Cantis took in a heavy, deep sigh, and nodded. "Alright."

She turned her head hopefully. "Then..."

"I'm with you." He stood in spite of the agony it caused. "I don't know if I can do anything to stop this. But I will give anything for a chance to stop this."

She unlocked his shackles, and the restraints feel to the snow beneath his feet with a solid thud against the winter's tears.

"What happened?" He asked as he followed her towards the gates of Haven. "What was this conclave exactly?"

Cassandra bit her lower lip, thinking for a moment before speaking. "It was an effort for peace between the Mages and the Templars, hosted by the Divine herself." She motioned, and they walked towards the gates. "Ten thousand people were inside the Temple. You're the only survivor."

He stopped in his tracks. "Ten thousand?" His voice was almost angry, but it was more shocked and in disbelief. It wasn't loud, but she could tell the distress in his voice. Cantis had never met ten thousand people in his lifetime, let alone seen that many die one instant...

A moment later he forced himself to keep walking, each step feeling like he had to rip his feet from the ground. "W-was I at the Temple when this... conclave was happening? How did you find me?"

Cassandra shook her head. "I don't know where you were, or what you were doing when the conclave was happening." She looked him in the eyes, and he shivered under the ice in them. "All we know is that you... stepped out of a rift several hours after the Temple was destroyed." She turned her head, and continued walking. "There was a woman in the rift behind you. No one knows who she was." She looked back at him. "Do you remember anything at all?"

He shook his head sadly. "I don't remember anything since my father was killed when the Templars attacked Ostwick. I'm sorry." It hurt in a twisting knot of guilt in his chest. He was desperately trying to remember something, anything, if even the slightest moment, the smallest detail could help them. But there was nothing.

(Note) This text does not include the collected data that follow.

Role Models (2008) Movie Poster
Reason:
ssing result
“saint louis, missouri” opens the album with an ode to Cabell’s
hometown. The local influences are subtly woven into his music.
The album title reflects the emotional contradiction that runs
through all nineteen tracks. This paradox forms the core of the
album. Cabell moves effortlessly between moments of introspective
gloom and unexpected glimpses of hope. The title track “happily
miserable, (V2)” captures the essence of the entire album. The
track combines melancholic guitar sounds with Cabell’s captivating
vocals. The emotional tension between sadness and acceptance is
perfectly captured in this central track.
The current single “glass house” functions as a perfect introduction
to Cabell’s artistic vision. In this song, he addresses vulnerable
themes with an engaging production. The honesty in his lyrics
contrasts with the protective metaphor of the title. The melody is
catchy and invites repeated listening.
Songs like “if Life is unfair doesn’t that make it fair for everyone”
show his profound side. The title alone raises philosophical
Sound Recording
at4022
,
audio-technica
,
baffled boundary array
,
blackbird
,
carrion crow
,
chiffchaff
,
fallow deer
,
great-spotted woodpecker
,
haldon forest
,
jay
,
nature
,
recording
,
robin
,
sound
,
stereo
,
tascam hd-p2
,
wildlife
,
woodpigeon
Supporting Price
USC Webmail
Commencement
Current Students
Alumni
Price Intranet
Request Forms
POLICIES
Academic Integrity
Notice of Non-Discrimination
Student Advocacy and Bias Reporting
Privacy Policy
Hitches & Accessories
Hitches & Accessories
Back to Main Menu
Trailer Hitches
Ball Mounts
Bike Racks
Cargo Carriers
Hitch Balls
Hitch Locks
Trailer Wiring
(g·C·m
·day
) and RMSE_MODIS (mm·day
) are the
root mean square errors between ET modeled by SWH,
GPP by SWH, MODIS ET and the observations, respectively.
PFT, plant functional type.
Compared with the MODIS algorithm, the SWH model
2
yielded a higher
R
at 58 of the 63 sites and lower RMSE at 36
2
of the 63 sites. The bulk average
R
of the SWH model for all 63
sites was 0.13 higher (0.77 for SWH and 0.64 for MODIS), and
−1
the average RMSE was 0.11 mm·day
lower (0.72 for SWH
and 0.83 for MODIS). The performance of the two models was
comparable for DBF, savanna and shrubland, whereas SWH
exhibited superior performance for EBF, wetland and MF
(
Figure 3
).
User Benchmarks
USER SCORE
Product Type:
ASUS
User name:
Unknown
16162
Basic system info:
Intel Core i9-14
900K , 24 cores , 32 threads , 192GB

"You have no idea who this woman is?" She asked, hoping to stir something, anything from him, but he shook his head.

"No. I-" He was cut off when a man, dressed in butcher's clothes approached him, anger in his eyes and a knife in his hands.

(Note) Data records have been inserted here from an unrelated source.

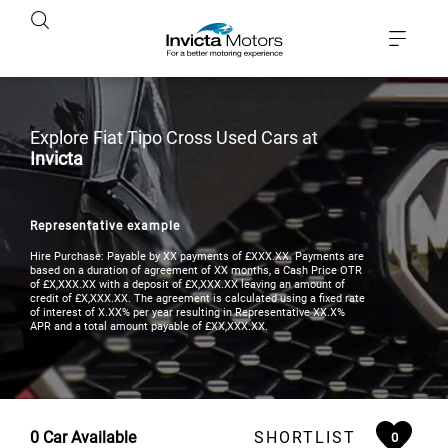
Explore Fiat Tipo Cross Used Cars at
Invicta
Representative example
Hire Purchase: Payable by XX payments of £XXX.XX. Payments are
based on a duration of agreement of XX months, a Cash Price OTR
of £X,XXX.XX with a deposit of £X,XXX.XX leaving an amount of
credit of £X,XXX.XX. The agreement is calculated using a fixed rate
of interest of X.XX% per year resulting in Representative XX.X%
APR and a total amount payable of £XX,XXX.XX.
0
Car Available
SHORTLIST
0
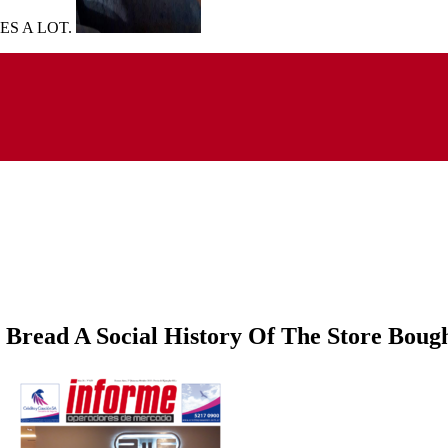
UES A LOT.
Bread A Social History Of The Store Boug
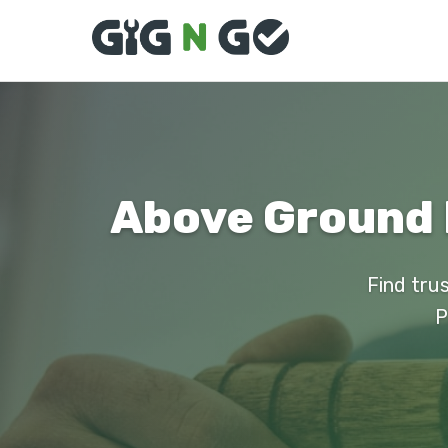
Above Ground P
Find trus
P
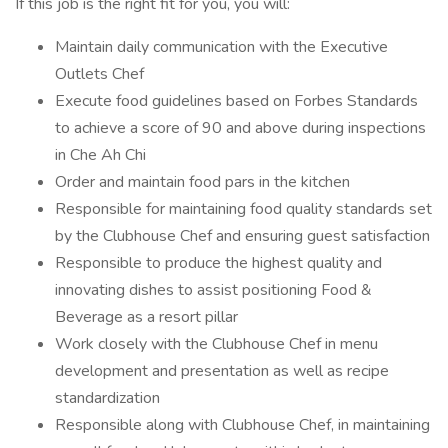
If this job is the right fit for you, you will:
Maintain daily communication with the Executive
Outlets Chef
Execute food guidelines based on Forbes Standards
to achieve a score of 90 and above during inspections
in Che Ah Chi
Order and maintain food pars in the kitchen
Responsible for maintaining food quality standards set
by the Clubhouse Chef and ensuring guest satisfaction
Responsible to produce the highest quality and
innovating dishes to assist positioning Food &
Beverage as a resort pillar
Work closely with the Clubhouse Chef in menu
development and presentation as well as recipe
standardization
Responsible along with Clubhouse Chef, in maintaining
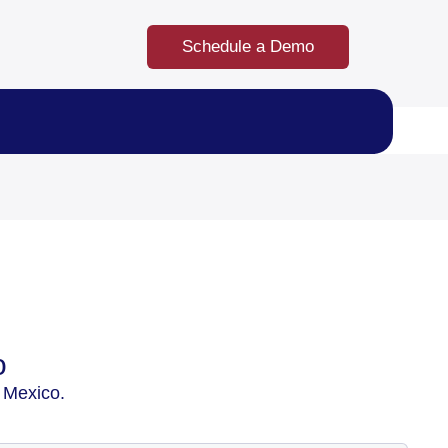
Schedule a Demo
o
 Mexico.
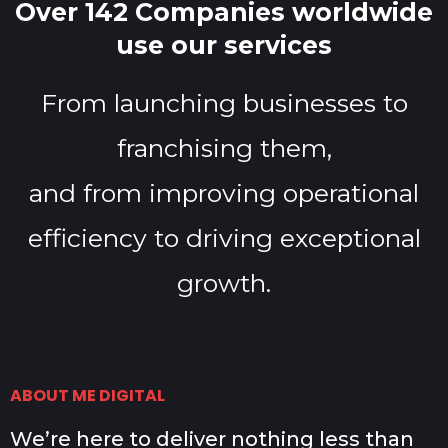
Over 142 Companies worldwide
use our services
From launching businesses to
franchising them,
and from improving operational
efficiency to driving exceptional
growth.
ABOUT ME DIGITAL
We’re here to deliver nothing less than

"You!" He hissed. "You killed the Divine, didn't you?"

"I swear I-" The man swung his knife at Cantis, who ducked under the blade. Before he had a chance to attack again, Cassandra punched the butcher in the side of the head, knocking him down. Two soldiers came up from behind him, and restrained the man, pulling him away.

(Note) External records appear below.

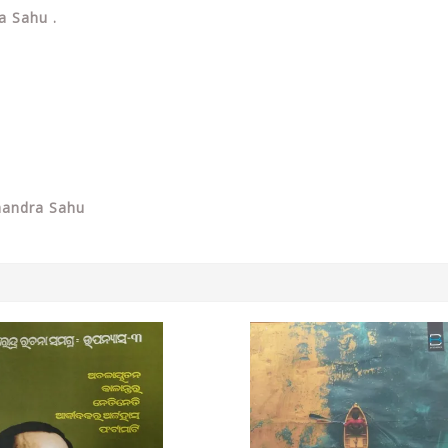
a Sahu .
handra Sahu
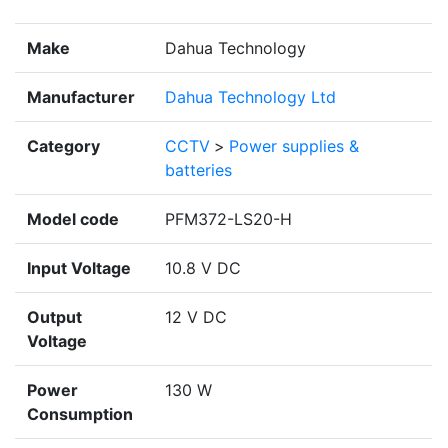
Make
Dahua Technology
Manufacturer
Dahua Technology Ltd
Category
CCTV
>
Power supplies &
batteries
Model code
PFM372-LS20-H
Input Voltage
10.8 V DC
Output
12 V DC
Voltage
Power
130 W
Consumption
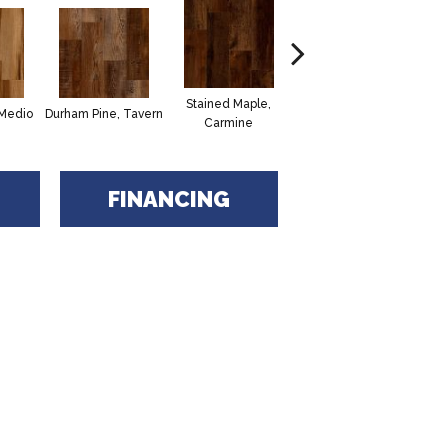
Stained Maple,
Cerused Oak,
Vi
 Medio
Durham Pine, Tavern
Carmine
Powder
FINANCING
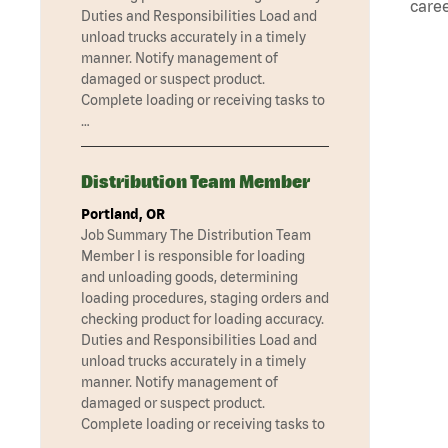
caree
Duties and Responsibilities Load and
unload trucks accurately in a timely
manner. Notify management of
damaged or suspect product.
Complete loading or receiving tasks to
…
Distribution Team Member
Portland, OR
Job Summary The Distribution Team
Member I is responsible for loading
and unloading goods, determining
loading procedures, staging orders and
checking product for loading accuracy.
Duties and Responsibilities Load and
unload trucks accurately in a timely
manner. Notify management of
damaged or suspect product.
Complete loading or receiving tasks to
…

"We will watch you die, murderer!" The man shouted even as he was dragged off. "I want to watch you put on the gallows, see the noose around your neck and pull the fucking lever with my own two hands!"

Cassandra sighed disappointingly. "The people here have already decided your guilt. They need it to cope with the loss of their divine."

Cantis cringed, feeling remorse at these people's pain, but continued following Cassandra. That man very clearly cared about the people who had been wronged, and he would do whatever he could to stop this insanity.